On administrative appeal, the determinations of guilt were overturned as to 5B and 5C and upheld as to 5A, with no modification of the punishment “because of the nature and seriousness of the offense.”

Rudd essentially contends that the punishment he received for the Rule 5A violation was cruel and unusual and in violation of his due process rights because he did not commit the offense;3 the evidence against him was hearsay and insufficient to support any rule violation; the evidence in his defense was not given proper weight; and defendants failed to investigate the charge, including examining the alleged victim to verify that a sexual act had in fact occurred.4

Due process requirements are satisfied if some evidence — that is, any evidence in the record — supports the disciplinary decision. Superintendent v. Hill, 472 U.S. 445, 455-56, 105 S.Ct. 2768, 2773-74, 86 L.Ed.2d 356 (1985) (Hill); Freitas v. Auger, 837 F.2d 806, 810 (8th Cir.1988) (although disciplinary committee must determine reliability of confidential informant). “Ascertaining whether this standard is satisfied does not require examination of the entire record, independent assessment of the credibility of witnesses, or weighing of the evidence.” Hill, 472 U.S. at 455, 105 S.Ct. at 2774.
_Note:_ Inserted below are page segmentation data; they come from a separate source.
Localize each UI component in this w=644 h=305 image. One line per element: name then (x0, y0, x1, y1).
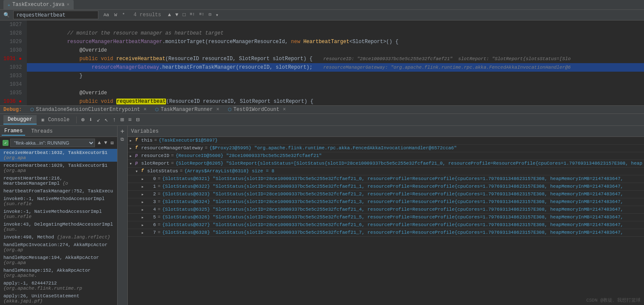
var-item-slot-0[interactable]: ▸ 0 = {SlotStatus@6321} "SlotStatus{slot… (128, 175, 644, 183)
var-equals-slot-6: = (158, 222, 161, 227)
var-item-ss[interactable]: ▾ f slotsStatus = {Arrays$ArrayList@6318… (128, 168, 644, 175)
var-item-slot-6[interactable]: ▸ 6 = {SlotStatus@6327} "SlotStatus{slot… (128, 221, 644, 229)
var-value-slot-3: {SlotStatus@6324} "SlotStatus{slotID=28c… (162, 199, 624, 204)
frame-item-10[interactable]: handleMessage:152, AkkaRpcActor {org.apa… (0, 267, 117, 279)
var-toggle-ss[interactable]: ▾ (135, 168, 141, 174)
var-item-slot-7[interactable]: ▸ 7 = {SlotStatus@6328} "SlotStatus{slot… (128, 229, 644, 237)
code-line-1036: public void requestHeartbeat(ResourceID … (27, 97, 644, 105)
var-name-slot-3: 3 (153, 199, 156, 204)
test-tab-close[interactable]: × (283, 107, 286, 113)
frame-item-7[interactable]: invoke:498, Method {java.lang.reflect} (0, 233, 117, 241)
frame-item-12[interactable]: apply:26, UnitCaseStatement {akka.japi.p… (0, 292, 117, 305)
var-toggle-slot-5[interactable]: ▸ (141, 215, 147, 220)
frame-label-6: invoke:43, DelegatingMethodAccessorImpl … (3, 222, 114, 232)
code-line-1035: @Override (27, 89, 644, 97)
taskmanager-tab-close[interactable]: × (216, 107, 219, 113)
file-tab[interactable]: ☕ TaskExecutor.java × (3, 0, 74, 9)
var-toggle-rmg[interactable]: ▸ (129, 145, 135, 151)
var-item-slot-5[interactable]: ▸ 5 = {SlotStatus@6326} "SlotStatus{slot… (128, 214, 644, 221)
trace-button[interactable]: ≡ (126, 116, 133, 124)
var-toggle-rid[interactable]: ▸ (129, 153, 135, 159)
debug-tab-standalone[interactable]: ⬡ StandaloneSessionClusterEntrypoint × (27, 106, 150, 113)
expand-button[interactable]: □ (181, 11, 187, 19)
copy-value-button[interactable]: ⧉ (120, 136, 125, 143)
var-toggle-this[interactable]: ▸ (129, 138, 135, 143)
var-item-rid[interactable]: ▸ p resourceID = {ResourceID@5600} "28ce… (128, 152, 644, 160)
step-out-button[interactable]: ↖ (103, 115, 110, 124)
test-tab-icon: ⬡ (228, 107, 232, 112)
thread-status-badge: ✓ (3, 140, 9, 146)
frame-item-0[interactable]: receiveHeartbeat:1032, TaskExecutor$1 {o… (0, 149, 117, 162)
show-execution-point-button[interactable]: ⊛ (79, 115, 86, 124)
regex-button[interactable]: * (121, 12, 127, 18)
prev-result-button[interactable]: ▲ (166, 11, 172, 19)
var-name-slot-6: 6 (153, 222, 156, 227)
code-line-1031: public void receiveHeartbeat(ResourceID … (27, 55, 644, 63)
thread-prev-button[interactable]: ▲ (97, 139, 101, 147)
debug-session-bar: Debug: ⬡ StandaloneSessionClusterEntrypo… (0, 105, 644, 114)
thread-dropdown[interactable]: "flink-akka...in": RUNNING (10, 139, 95, 147)
frame-item-4[interactable]: invoke0:-1, NativeMethodAccessorImpl {su… (0, 195, 117, 208)
thread-filter-button[interactable]: ⊞ (110, 139, 115, 147)
var-toggle-slot-0[interactable]: ▸ (141, 176, 147, 182)
settings-search-button[interactable]: ▾ (214, 11, 220, 19)
var-toggle-slot-2[interactable]: ▸ (141, 192, 147, 197)
standalone-tab-close[interactable]: × (144, 107, 147, 113)
filter-results-button[interactable]: ≡↕ (198, 11, 206, 19)
frame-item-6[interactable]: invoke:43, DelegatingMethodAccessorImpl … (0, 221, 117, 233)
var-toggle-slot-6[interactable]: ▸ (141, 222, 147, 228)
close-search-button[interactable]: ⊟ (207, 11, 213, 19)
var-toggle-slot-1[interactable]: ▸ (141, 184, 147, 189)
var-name-rid: resourceID (141, 153, 170, 158)
var-item-slot-4[interactable]: ▸ 4 = {SlotStatus@6325} "SlotStatus{slot… (128, 206, 644, 214)
match-case-button[interactable]: Aa (102, 12, 111, 18)
var-item-slot-3[interactable]: ▸ 3 = {SlotStatus@6324} "SlotStatus{slot… (128, 198, 644, 206)
console-tab[interactable]: ▣ Console (37, 116, 74, 124)
search-input[interactable] (16, 12, 76, 18)
var-toggle-slot-4[interactable]: ▸ (141, 207, 147, 212)
frame-item-3[interactable]: heartbeatFromTaskManager:752, TaskExecu (0, 187, 117, 195)
var-item-slot-2[interactable]: ▸ 2 = {SlotStatus@6323} "SlotStatus{slot… (128, 191, 644, 198)
var-toggle-slot-3[interactable]: ▸ (141, 199, 147, 205)
var-equals-slot-2: = (158, 192, 161, 197)
whole-word-button[interactable]: W (112, 12, 119, 18)
frames-tab[interactable]: Frames (2, 127, 25, 136)
filter-lines-button[interactable]: ≡↕ (188, 11, 197, 19)
var-toggle-sr[interactable]: ▾ (129, 161, 135, 166)
code-line-1027 (27, 20, 644, 29)
step-into-button[interactable]: ↙ (95, 115, 102, 124)
debug-tab-test[interactable]: ⬡ Test01WordCount × (224, 106, 289, 113)
console-tab-icon: ▣ (42, 118, 44, 122)
frame-item-1[interactable]: receiveHeartbeat:1029, TaskExecutor$1 {o… (0, 162, 117, 174)
var-value-slot-6: {SlotStatus@6327} "SlotStatus{slotID=28c… (162, 222, 624, 227)
var-value-slot-2: {SlotStatus@6323} "SlotStatus{slotID=28c… (162, 192, 624, 197)
var-item-sr[interactable]: ▾ p slotReport = {SlotReport@6205} "Slot… (128, 160, 644, 168)
add-watch-button[interactable]: + (118, 128, 127, 136)
tab-close-button[interactable]: × (66, 2, 69, 7)
code-line-1029: resourceManagerHeartbeatManager.monitorT… (27, 38, 644, 46)
frame-item-5[interactable]: invoke:-1, NativeMethodAccessorImpl {sun… (0, 208, 117, 221)
more-button[interactable]: ⊟ (134, 115, 141, 124)
var-item-rmg[interactable]: ▸ f resourceManagerGateway = {$Proxy23@5… (128, 145, 644, 152)
frame-item-2[interactable]: requestHeartbeat:216, HeartbeatManagerIm… (0, 174, 117, 187)
var-value-slot-4: {SlotStatus@6325} "SlotStatus{slotID=28c… (162, 207, 624, 212)
next-result-button[interactable]: ▼ (173, 11, 180, 19)
run-to-cursor-button[interactable]: ↑ (111, 116, 118, 124)
var-toggle-slot-7[interactable]: ▸ (141, 230, 147, 235)
var-equals-slot-4: = (158, 207, 161, 212)
standalone-tab-label: StandaloneSessionClusterEntrypoint (36, 107, 140, 113)
var-item-slot-1[interactable]: ▸ 1 = {SlotStatus@6322} "SlotStatus{slot… (128, 183, 644, 191)
var-icon-sr: p (135, 161, 141, 166)
frame-item-8[interactable]: handleRpcInvocation:274, AkkaRpcActor {o… (0, 241, 117, 254)
frame-item-9[interactable]: handleRpcMessage:194, AkkaRpcActor {org.… (0, 254, 117, 267)
threads-tab[interactable]: Threads (29, 128, 55, 135)
step-over-button[interactable]: ⬇ (87, 115, 94, 124)
thread-next-button[interactable]: ▼ (104, 139, 108, 147)
var-item-this[interactable]: ▸ f this = {TaskExecutor$1@5897} (128, 137, 644, 145)
evaluate-expression-button[interactable]: ⊞ (118, 115, 125, 124)
debugger-tab[interactable]: Debugger (3, 115, 37, 125)
frame-item-11[interactable]: apply:-1, 624447212 {org.apache.flink.ru… (0, 279, 117, 292)
debug-tab-taskmanager[interactable]: ⬡ TaskManagerRunner × (152, 106, 223, 113)
code-line-1033: } (27, 72, 644, 80)
var-equals-slot-3: = (158, 199, 161, 204)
Here, the statements in Liddell’s written disciplinary report constitute “some evidence” to support the conclusion that Rudd committed the Rule 5A violation. Cf. Brown v. Frey, 807 F.2d 1407, 1414 (8th Cir.1986) (witnessing officer’s violation report is “some evidence”). Although Liddell did not witness the violation and the victim’s statements as recited in Liddell’s report might be considered inadmissible hearsay in a criminal trial, “[pjrison disciplinary proceedings are not part of a criminal prosecution, and the full panoply of rights due a defendant in such proceedings [including confrontation and cross-examination of witnesses] does not apply.” Wolff v. McDonnell, 418 U.S. 539, 556, 567-69, 94 S.Ct. 2963, 2974, 2980-81, 41 L.Ed.2d 935 (1974).

Accordingly, the judgment of the district court is affirmed.